Humanity’s relationship with space is much more than just building rockets and sending them somewhere. As expanding our reach into the far away stars and planets is an adventure of unmatched size, the R&D aspect of our journey into “the big empty” is incredibly diverse. From materials science to software, space research has a tendency to eventually be morphed into something used by the general public.

Spin-off tech can come up anywhere: cordless vacuum cleaners are grandkids of a lunar drill, the material that made prosthetics lighter and cheaper was inside the Space Shuttle fuel tanks, and you wouldn’t be lying if you said the blankets in your first aid kit could keep you warm on the Moon, because the material was actually developed *for* the Apollo missions. All it takes is someone in an industry seeing a similarity in working principles and designing an implementation for a general appliance.
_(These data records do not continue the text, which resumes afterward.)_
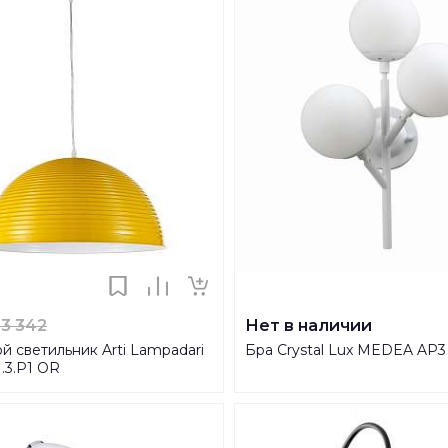
13 342
Нет в наличии
 светильник Arti Lampadari
Бра Crystal Lux MEDEA AP
1.3.P1 OR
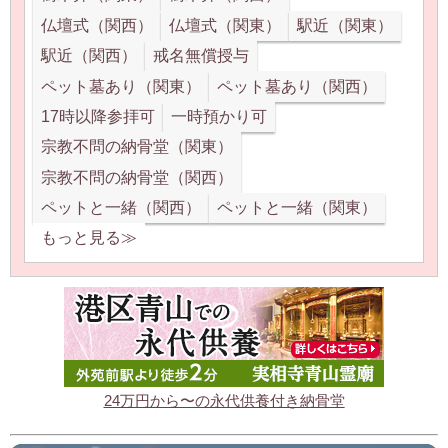
仏壇式（関西）
仏壇式（関東）
駅近（関東）
駅近（関西）
戒名無償授与
ペット墓あり（関東）
ペット墓あり（関西）
17時以降参拝可
一時預かり可
宗教不問の納骨堂（関東）
宗教不問の納骨堂（関西）
ペットと一緒（関西）
ペットと一緒（関東）
もっと見る≫
24万円から〜の永代供養付き納骨堂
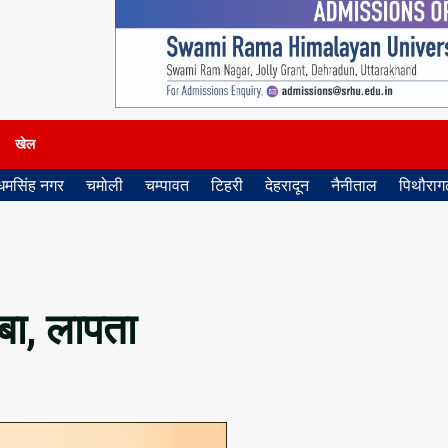
खेल
धमसिंह नगर
चमोली
चम्पावत
टिहरी
देहरादून
नैनीताल
पिथौरागढ
ूबा, लापता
Space research is, at its heart, basic research. It’s still one of the most far-reaching ways to invest in the future. For every example of space exploration research spinning off into mainstream technology, there is a lag upwards of a decade between the invention and it trickling down to a public application. Just because we can’t predict when or how that trickling will happen doesn’t mean any of the money spent on space research is actually “wasted”. If a discovery doesn’t make people’s lives easier or benefit the economy right now, the nature and track record of the scientific process behind it means all we have to do is wait until it does.

Kurt Ger is a communicator of science and a Research Associate with the BMSIS Young Scientist Program.